Kadınlar ve gençler işgücü piyasalarında değerli ölçüde daha makûs durumdalar. Global olarak, bayanların işgücüne iştirak oranı 2022’de %47,4 iken, erkeklerde %72,3 olarak gerçekleşti. Bu %24,9’luk fark, ekonomik olarak faal olmayan her erkek için bu türlü iki bayan olduğu manasına geliyor.
Gençler (15-24 yaş arası) beşere yakışır iş bulma ve sürdürme konusunda önemli zorluklarla karşı karşıya. İşsizlik oranları yetişkinlerin üç katı. Gençlerin beşte birinden fazlası (%23,5) istihdamda, eğitimde yahut öğretimde yer almıyor.
ILO Genel Yöneticisi Gilbert F. Houngbo, “Daha beşere yakışır iş ve toplumsal adalet gereksinimi açık ve acildir” dedi. “Ancak bu çoklu zorlukların üstesinden gelmek istiyorsak, yeni bir global toplumsal mukavele oluşturmak için birlikte çalışmalıyız. ILO, dayanak oluşturmak, gereksinim duyulan siyasetleri oluşturmak ve bizi çalışmanın geleceğine hazırlamak için Toplumsal Adalet için Global Koalisyon için kampanya yürütecek.”
ILO Araştırma Departmanı Yöneticisi ve rapor koordinatörü Richard Samans, “Küresel istihdam artışındaki yavaşlama, COVID-19 krizi sırasında meydana gelen kayıpların 2025’ten evvel telafi edilmesini beklemediğimiz manasına geliyor” dedi. “Verimlilik artışındaki yavaşlama da kıymetli bir kaygı kaynağı, zira verimlilik, satın alma gücü, ekolojik sürdürülebilirlik ve insan refahında karşılaştığımız birbirine bağlı krizleri ele almak için gerekli.”
Bölgesel 2023 işgücü piyasası beklentilerinde kıymetli farklılıklar
2023’te Afrika ve Arap Devletleri’nin istihdam artışını yaklaşık % 3 yahut daha fazla görmesi gerekiyor. Bununla birlikte, artan çalışma çağındaki nüfuslarıyla birlikte, her iki bölgenin de işsizlik oranlarının yalnızca mütevazı bir halde azaldığını görmesi olası (Afrika’da %7,4’ten %7,3’e ve Arap Devletleri’nde %8,5 ila 8,2).
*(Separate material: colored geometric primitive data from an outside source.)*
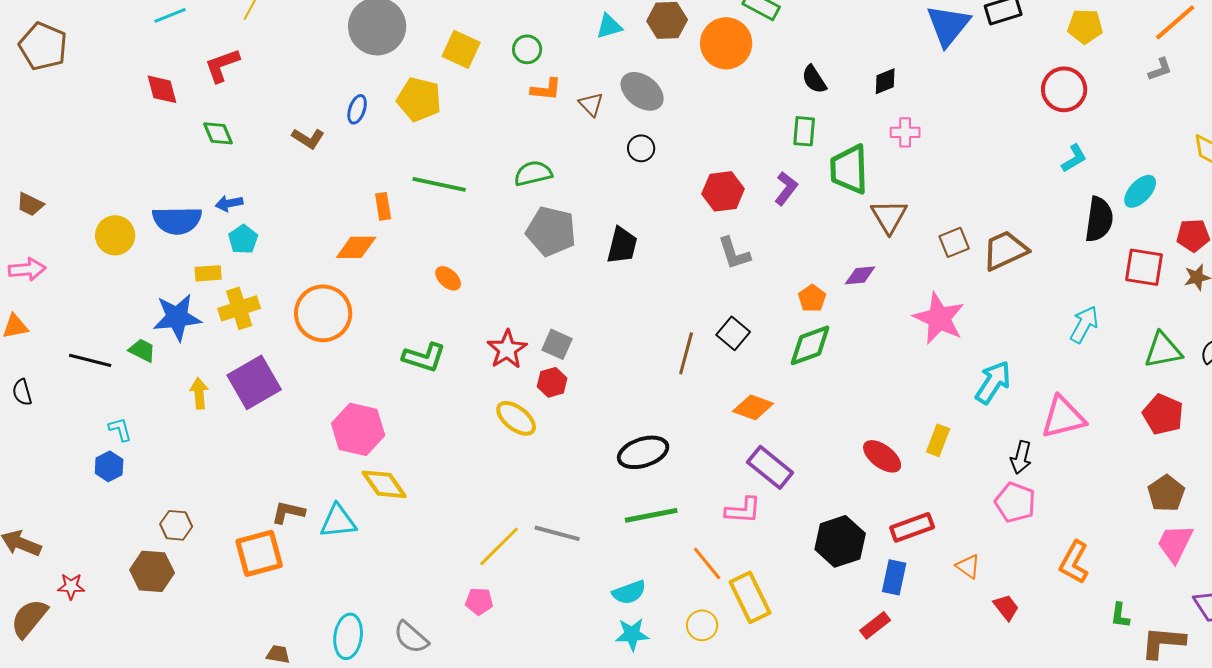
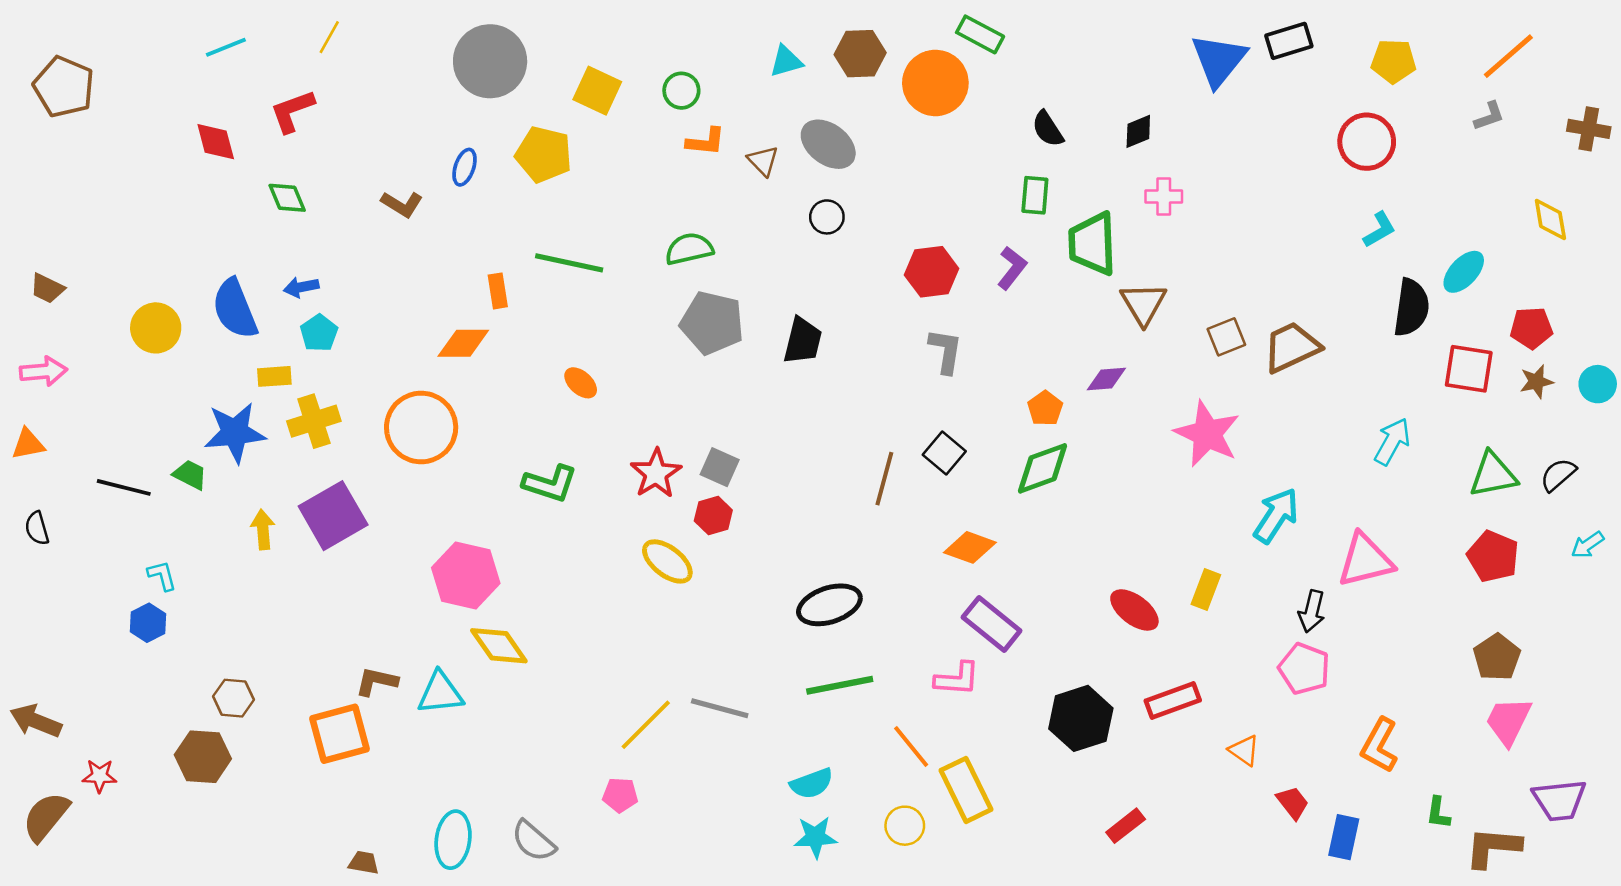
blue semicircle: (177, 220) -> (235, 309), turned 69
gray L-shape: (734, 253) -> (946, 351), turned -153
blue rectangle: (894, 577) -> (1344, 837), moved

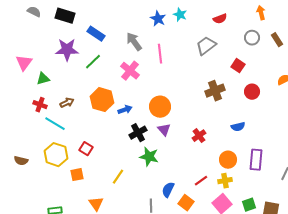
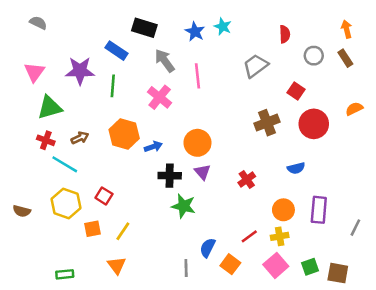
orange arrow: (261, 13) -> (347, 29), moved
black rectangle: (65, 16) -> (144, 28), moved
red semicircle: (220, 19) -> (285, 34), moved, turned -72
green line: (93, 62) -> (113, 86), turned -42
pink triangle: (24, 63) -> (34, 72), moved
green triangle: (43, 79) -> (50, 107), size x1.5
red circle: (252, 92) -> (314, 124), size x1.5
black cross: (138, 133) -> (170, 176), turned 30
yellow line: (118, 177) -> (123, 231), moved

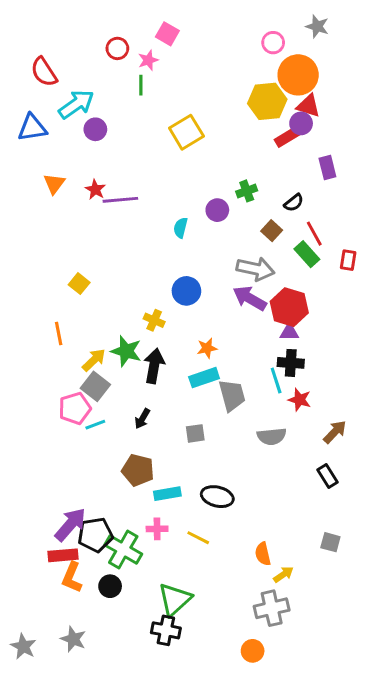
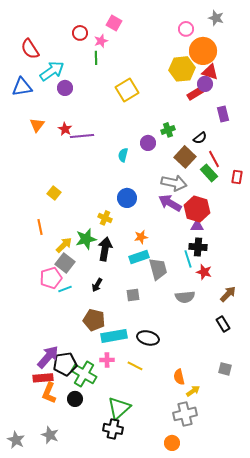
brown square: (272, 231) -> (185, 157), size x1.5
green star: (126, 351) -> (86, 239), turned -30
cyan rectangle: (167, 494) -> (114, 336), size x1.4

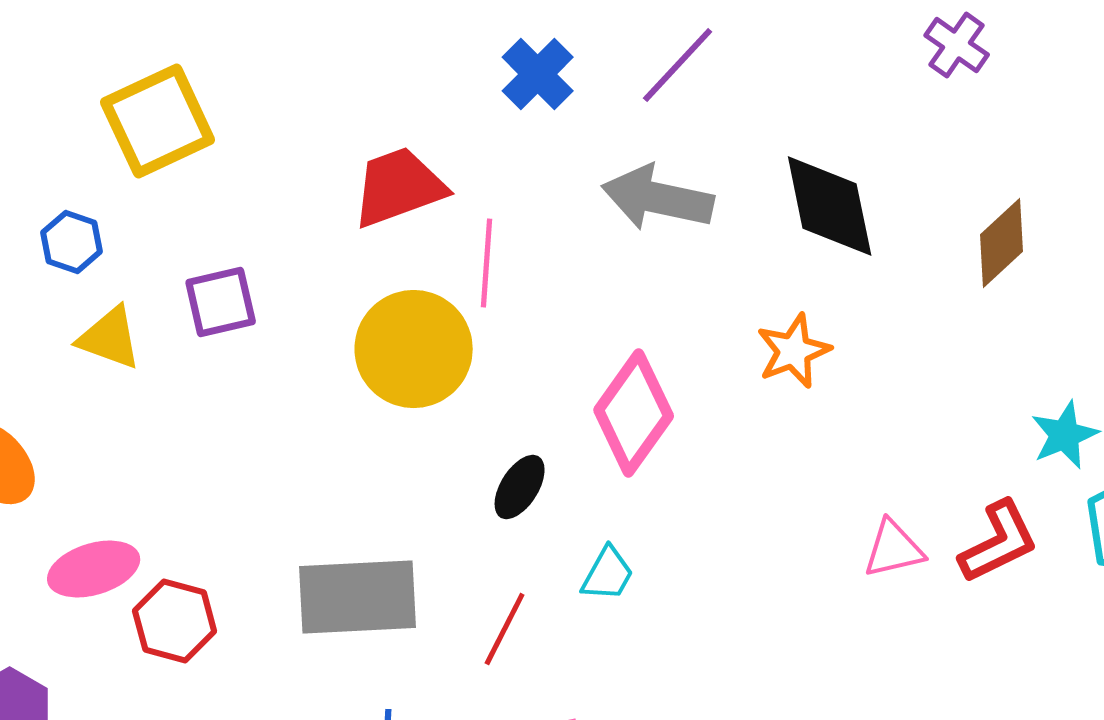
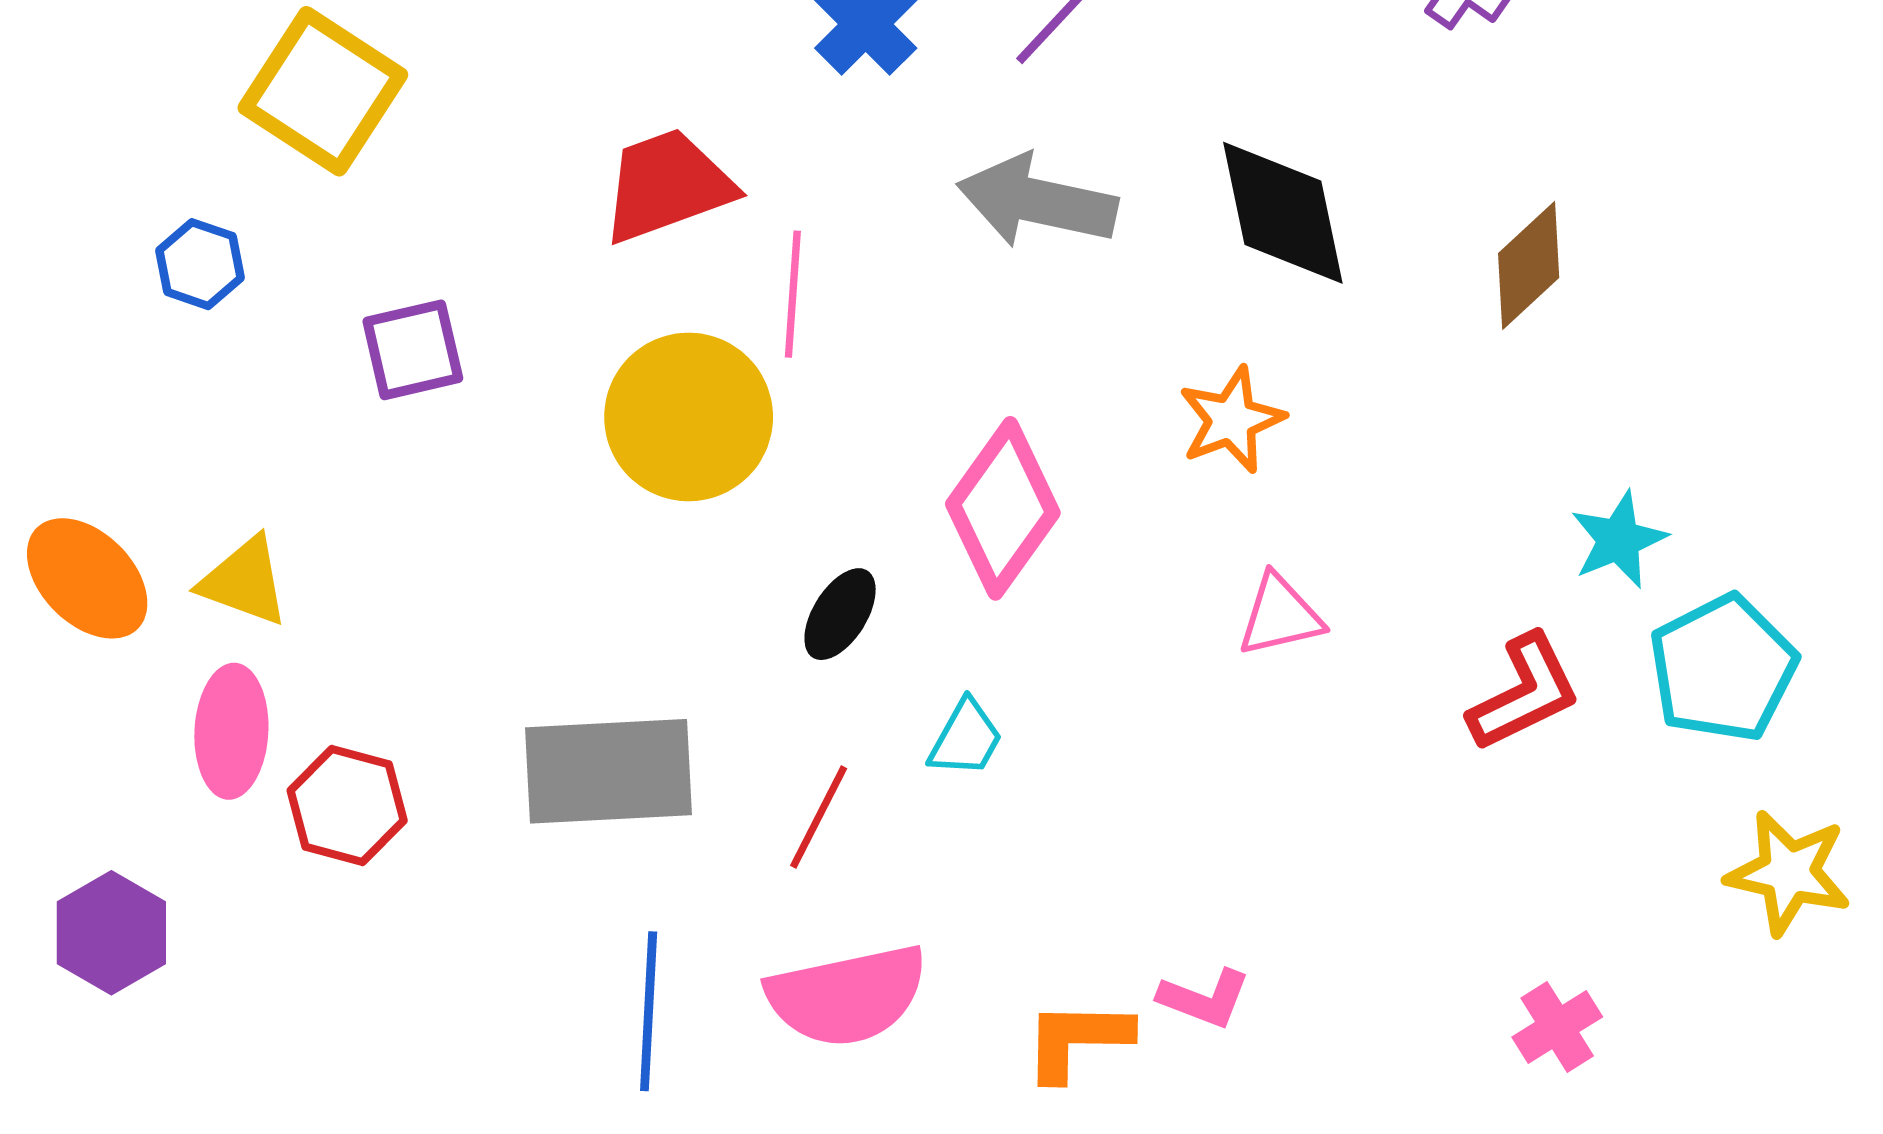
yellow square: (158, 121) -> (323, 91), turned -32
yellow triangle: (110, 338) -> (244, 581), moved
pink triangle: (894, 549) -> (1280, 616), moved
pink ellipse: (94, 569) -> (231, 731), turned -70

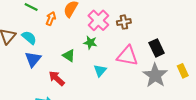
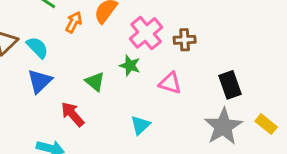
pink triangle: (127, 56) -> (170, 83), moved, size x0.7
cyan triangle: (100, 71) -> (140, 125), moved
yellow rectangle: (183, 71) -> (266, 124), turned -32

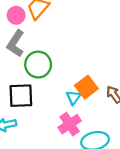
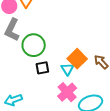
black square: (21, 96) -> (42, 68), moved, size x0.6

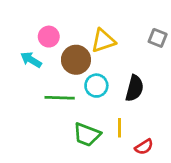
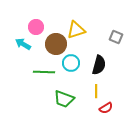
gray square: (158, 38) -> (116, 37), moved
yellow line: (120, 128) -> (96, 91), moved

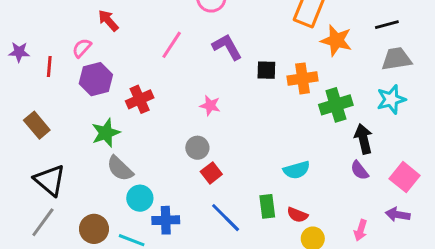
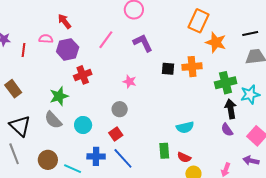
pink semicircle: (82, 48) -> (46, 39), turned 48
black square: (266, 70) -> (168, 69), moved
purple hexagon: (96, 79) -> (68, 49), moved
cyan star: (391, 99) -> (250, 95), moved
green cross: (336, 105) -> (226, 83), moved
gray semicircle: (120, 169) -> (53, 120), moved
red square: (211, 173) -> (116, 134), moved
cyan circle: (140, 198) -> (83, 125), moved
blue line: (226, 218) -> (123, 158), moved
gray line: (43, 222) -> (14, 154), turned -60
Asya ve Pasifik ile Latin Amerika ve Karayipler’de yıllık istihdam artışının %1 civarında olacağı kestirim ediliyor. Kuzey Amerika’da 2023’te çok az istihdam artışı olacak yahut hiç olmayacak.
Avrupa ve Orta Asya, Ukrayna çatışmasının ekonomik yansımalarından bilhassa sert bir biçimde etkileniyor. Lakin istihdamın 2023’te azalması beklenirken, işsizlik oranlarının çalışma çağındaki nüfustaki hudutlu büyüme tabanı göz önüne alındığında yalnızca biraz artması bekleniyor.